Table 1 Function descriptions

4.1 Validation of FC for hyper-parameter estimation

Firstly, the FC hyper-parameter estimation method is tested. To evaluate the accuracy of the constructed cokriging metamodel, the root-mean-square mean (RSME) error is computed. A smaller RMSE corresponds to a more accurate cokriging metamodel. The RSME is calculated as

$$ \mathrm{RSME}=\sqrt{\sum {\left(\overset{\frown }{\boldsymbol{y}}\left({\mathbf{x}}_p\right)-{\boldsymbol{y}}^s\left({\mathbf{x}}_p\right)\right)}^2/{n}_p} $$
(35)

where xp are the test sample points generated randomly and uniformly in the design region of the input x with the number as np = 1000; \( \overset{\frown }{\boldsymbol{y}}\left({\mathbf{x}}_p\right) \) and ys(xp) are the response predictions at test input set xp obtained by the cokriging model and the response model with the highest-fidelity level, respectively.

4.1.1 Numerical example 1

The input sample points for the three models y1(x), y2(x), y3(x) are selected with n3 = 5, n2 = 10, and n1 = 20, satisfying the nested property D3 ⊆ D2 ⊆ D1. The non-nested input sample points are also generated uniformly with the same size. For both cases in all the examples, several different sets of input sample points are tested repeatedly with the same settings to test the robustness of the FC method, based on which the mean values of RMSE and time cost are calculated. In addition to the accuracy of cokriging, the time cost in estimating the hyper-parameters on a personal computer (Intel Corei7-4710HQ, CPU 2.50GHz) is also computed. The results are shown in Table 2, from which some noteworthy observations can be made. Firstly, for both nested and non-nested sampling strategies, the accuracy of cokriging metamodel constructed by FC is the best, followed by KOH and then BM. Specially, the RMSE of BM is almost twice that of FC. Secondly, for the time cost, FC is the most time-consuming, followed by KOH and then BM. The interpretation is that for FC, the correlation of the data from all the models is computed and fully utilized during the hyper-parameter estimation. Thus the accuracy of FC is improved compared to the other two approaches. However, in solving the MLE, a covariance matrix of large size (35 × 35 for this example) is involved for FC, resulting in an evident increase in computational cost; meanwhile, no large-scale matrix operations are involved for KOH and BM. Thirdly, compared to the results for nested sampling, the errors with the non-nested sampling for KOH and BM are slightly larger; meanwhile for FC, the two sets of results are very close to each other. The reason is that when the sample points for different fidelities are not nested, a GP model has to be constructed based on the collected data for each lower-fidelity model yt(x) (t = 1,...,s-1) for KOH and BM, which apparently would induce certain error. Since this example is relatively simpler, the GP models constructed are generally accurate. So for KOH and BM, the difference of results between nested and non-nested sampling is very small. In addition, the variation of RSME is relatively small, indicating the robustness of FC as well as other two methods.

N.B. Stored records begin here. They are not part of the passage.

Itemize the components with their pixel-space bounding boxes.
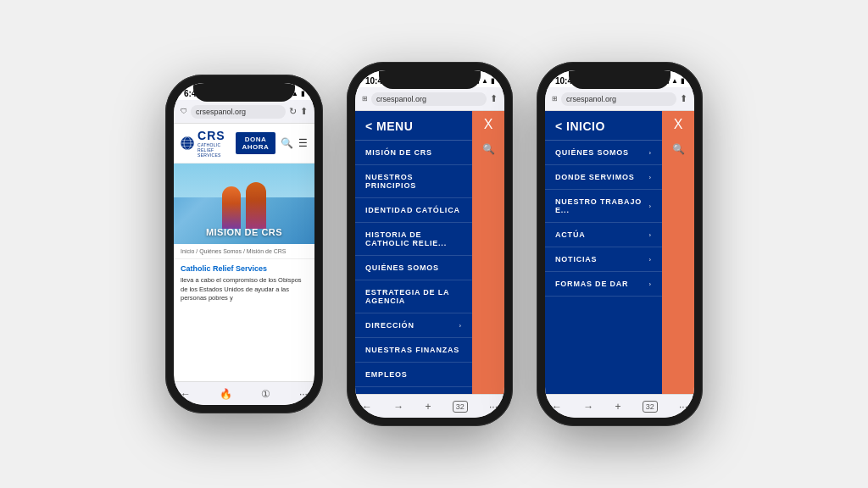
close-button-2[interactable]: X bbox=[484, 118, 493, 131]
menu-header-3: < INICIO bbox=[545, 111, 662, 141]
menu-item-3-0[interactable]: QUIÉNES SOMOS› bbox=[545, 141, 662, 165]
url-box-3[interactable]: crsespanol.org bbox=[561, 92, 676, 106]
url-text-3: crsespanol.org bbox=[566, 95, 616, 103]
more-btn-2[interactable]: ··· bbox=[489, 401, 498, 413]
menu-item-label: QUIÉNES SOMOS bbox=[365, 263, 439, 272]
menu-item-2-2[interactable]: IDENTIDAD CATÓLICA bbox=[355, 198, 472, 223]
menu-item-3-5[interactable]: FORMAS DE DAR› bbox=[545, 272, 662, 297]
url-box-2[interactable]: crsespanol.org bbox=[371, 92, 487, 106]
translate-icon-2: ⊞ bbox=[362, 95, 368, 103]
fire-button[interactable]: 🔥 bbox=[220, 388, 232, 400]
menu-header-label-3: < INICIO bbox=[555, 119, 605, 133]
battery-icon-2: ▮ bbox=[491, 77, 494, 85]
battery-icon: ▮ bbox=[301, 90, 304, 97]
notch-3 bbox=[569, 70, 670, 89]
tab-count-3[interactable]: 32 bbox=[643, 401, 658, 413]
chevron-icon: › bbox=[649, 256, 652, 263]
browser-bar-3[interactable]: ⊞ crsespanol.org ⬆ bbox=[545, 87, 694, 111]
search-icon[interactable]: 🔍 bbox=[281, 137, 293, 149]
battery-icon-3: ▮ bbox=[681, 77, 684, 85]
chevron-icon: › bbox=[459, 322, 462, 330]
menu-item-2-0[interactable]: MISIÓN DE CRS bbox=[355, 141, 472, 165]
menu-item-label: NUESTROS PRINCIPIOS bbox=[365, 173, 462, 190]
menu-item-label: NUESTRO TRABAJO E... bbox=[555, 197, 649, 214]
menu-item-2-9[interactable]: CONTACTO bbox=[355, 387, 472, 394]
menu-item-3-1[interactable]: DONDE SERVIMOS› bbox=[545, 165, 662, 190]
close-button-3[interactable]: X bbox=[674, 118, 683, 131]
share-icon-3[interactable]: ⬆ bbox=[680, 93, 687, 104]
menu-item-label: FORMAS DE DAR bbox=[555, 280, 628, 288]
search-close-icon-2[interactable]: 🔍 bbox=[482, 143, 495, 155]
menu-item-label: IDENTIDAD CATÓLICA bbox=[365, 206, 460, 214]
menu-item-label: DONDE SERVIMOS bbox=[555, 173, 635, 181]
menu-header-label-2: < MENU bbox=[365, 119, 413, 133]
more-button[interactable]: ··· bbox=[299, 388, 308, 400]
menu-item-label: NOTICIAS bbox=[555, 255, 597, 263]
menu-item-3-2[interactable]: NUESTRO TRABAJO E...› bbox=[545, 190, 662, 223]
menu-content-3: < INICIO QUIÉNES SOMOS›DONDE SERVIMOS›NU… bbox=[545, 111, 694, 394]
menu-icon[interactable]: ☰ bbox=[298, 137, 308, 149]
p1-body: Catholic Relief Services lleva a cabo el… bbox=[174, 259, 314, 381]
reload-icon[interactable]: ↻ bbox=[289, 106, 297, 117]
menu-item-label: EMPLEOS bbox=[365, 370, 408, 379]
browser-bar-2[interactable]: ⊞ crsespanol.org ⬆ bbox=[355, 87, 504, 111]
url-text-1: crsespanol.org bbox=[196, 108, 246, 116]
translate-icon-3: ⊞ bbox=[552, 95, 558, 103]
share-icon[interactable]: ⬆ bbox=[300, 106, 308, 117]
browser-bottom-1: ← 🔥 ① ··· bbox=[174, 381, 314, 405]
menu-item-label: MISIÓN DE CRS bbox=[365, 148, 432, 157]
child-figure-1 bbox=[222, 186, 241, 229]
phone-1: 6:43 ▲ ▮ 🛡 crsespanol.org bbox=[165, 75, 323, 413]
phone-1-screen: 6:43 ▲ ▮ 🛡 crsespanol.org bbox=[174, 83, 314, 405]
crs-acronym: CRS bbox=[198, 129, 236, 142]
menu-item-3-3[interactable]: ACTÚA› bbox=[545, 223, 662, 247]
menu-item-label: QUIÉNES SOMOS bbox=[555, 148, 629, 157]
child-figure-2 bbox=[246, 182, 266, 229]
back-btn-2[interactable]: ← bbox=[362, 401, 372, 413]
add-btn-3[interactable]: + bbox=[615, 401, 620, 413]
menu-item-2-3[interactable]: HISTORIA DE CATHOLIC RELIE... bbox=[355, 223, 472, 256]
tab-count[interactable]: ① bbox=[261, 388, 270, 400]
crs-header: CRS CATHOLIC RELIEF SERVICES DONA AHORA … bbox=[174, 124, 314, 164]
back-btn-3[interactable]: ← bbox=[552, 401, 562, 413]
menu-item-2-5[interactable]: ESTRATEGIA DE LA AGENCIA bbox=[355, 280, 472, 313]
donate-button[interactable]: DONA AHORA bbox=[236, 132, 276, 154]
chevron-icon: › bbox=[649, 231, 652, 239]
browser-bar-1[interactable]: 🛡 crsespanol.org ↻ ⬆ bbox=[174, 100, 314, 124]
url-box-1[interactable]: crsespanol.org bbox=[191, 105, 286, 119]
forward-btn-2[interactable]: → bbox=[393, 401, 403, 413]
menu-item-label: ACTÚA bbox=[555, 230, 586, 239]
menu-item-label: DIRECCIÓN bbox=[365, 321, 415, 330]
menu-item-label: HISTORIA DE CATHOLIC RELIE... bbox=[365, 230, 462, 247]
notch-2 bbox=[379, 70, 481, 89]
crs-logo-text: CRS CATHOLIC RELIEF SERVICES bbox=[198, 129, 236, 158]
menu-item-2-7[interactable]: NUESTRAS FINANZAS bbox=[355, 338, 472, 363]
back-button[interactable]: ← bbox=[181, 388, 191, 400]
menu-close-panel-3: X 🔍 bbox=[662, 111, 694, 394]
hero-image: MISIÓN DE CRS bbox=[174, 164, 314, 244]
more-btn-3[interactable]: ··· bbox=[679, 401, 687, 413]
tab-count-2[interactable]: 32 bbox=[453, 401, 468, 413]
header-icons: DONA AHORA 🔍 ☰ bbox=[236, 132, 309, 154]
forward-btn-3[interactable]: → bbox=[583, 401, 593, 413]
crs-full-name: CATHOLIC RELIEF SERVICES bbox=[198, 142, 236, 158]
menu-item-label: NUESTRAS FINANZAS bbox=[365, 346, 459, 354]
menu-item-2-6[interactable]: DIRECCIÓN› bbox=[355, 313, 472, 338]
add-btn-2[interactable]: + bbox=[425, 401, 431, 413]
scene: 6:43 ▲ ▮ 🛡 crsespanol.org bbox=[0, 0, 868, 488]
search-close-icon-3[interactable]: 🔍 bbox=[672, 143, 685, 155]
share-icon-2[interactable]: ⬆ bbox=[490, 93, 498, 104]
globe-icon bbox=[181, 131, 194, 155]
shield-icon: 🛡 bbox=[181, 108, 187, 115]
menu-item-2-1[interactable]: NUESTROS PRINCIPIOS bbox=[355, 165, 472, 198]
menu-close-panel-2: X 🔍 bbox=[472, 111, 504, 394]
menu-item-3-4[interactable]: NOTICIAS› bbox=[545, 247, 662, 272]
menu-item-2-4[interactable]: QUIÉNES SOMOS bbox=[355, 256, 472, 280]
menu-items-list-2: MISIÓN DE CRSNUESTROS PRINCIPIOSIDENTIDA… bbox=[355, 141, 472, 394]
phone-2: 10:45 ▲ ▮ ⊞ crsespanol.org ⬆ bbox=[347, 62, 513, 426]
menu-panel-2: < MENU MISIÓN DE CRSNUESTROS PRINCIPIOSI… bbox=[355, 111, 472, 394]
chevron-icon: › bbox=[649, 174, 652, 181]
menu-panel-3: < INICIO QUIÉNES SOMOS›DONDE SERVIMOS›NU… bbox=[545, 111, 662, 394]
menu-item-label: ESTRATEGIA DE LA AGENCIA bbox=[365, 288, 462, 305]
menu-item-2-8[interactable]: EMPLEOS bbox=[355, 363, 472, 387]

Table 2 Errors and time costs of FC, KOH and BM for example 1

The predicted responses from the constructed cokriging models by FC, KOH and BM with nested and non-nested sample points with one of the five sample sets are shown in Figs. 2 and 3 (see the dot dash line), where the 95% confidence interval (CI) for the prediction of each cokriging model is also plotted. Meanwhile, the true response from the highest-fidelity model (denoted by y3) and predicted response from the kriging model constructed with only the data from the highest-fidelity model y3 (denoted by HF) are also shown in Figs. 2 and 3 for comparison.

Fig. 2
figure 2

Predicted responses from different models of example 1 (nested)

Fig. 3
figure 3

Predicted responses from different models of example 1 (non-nested)

It is found from these figures that generally the prediction responses of the cokriging models by FC are slightly closer to the true response (y3) yielding smaller errors, compared to KOH and BM; and both KOH and FC are more accurate than BM. This exhibits great agreement to the results shown in Table 2. Meanwhile, compared to the curves (HF) produced by using only the highest-fidelity data, the cokriging models are much more accurate due to the fusion of the lower-fidelity data.

4.1.2 Numerical example 2

Similarly, nested and non-nested sample points with n3 = 4, n2 = 11, and n1 = 21 are selected to test the effectiveness of the proposed FC for hyper-parameter estimation. The results of the three methods are shown in Table 3.

Table 3 Errors and time costs of the three approaches for example 2

The constructed cokriging models by FC, KOH and BM, as well as the HF model constructed with only the data from y3(x) and the true response y3 are shown in Figs. 4 and 5.

Fig. 4
figure 4

Predicted responses from different models of example 2 (nested)

Fig. 5
figure 5

Predicted responses from different models of example 2 (non-nested)

Similar observations can be made from Table 3 and the figures above that FC performs best with smaller errors, more accurate predicted output response curves and smaller metamodel uncertainty, compared to KOH and BM. The results of FC are the most accurate, followed by KOH and BM. For the time cost, FC is the most time-consuming, followed by KOH and then BM.

4.1.3 Numerical example 3

Since it is not easy to directly generate nested sample points as the one-dimensional examples above, only the non-nested samples are tested. For approach that can generate nested sample points, the readers can refer to Ref. (Skilling 2006). Latin Hypercube sampling (LHS) is used to select the input sample points with n3 = 8, n2 = 15 and n1 = 20. The results are shown in Table 4.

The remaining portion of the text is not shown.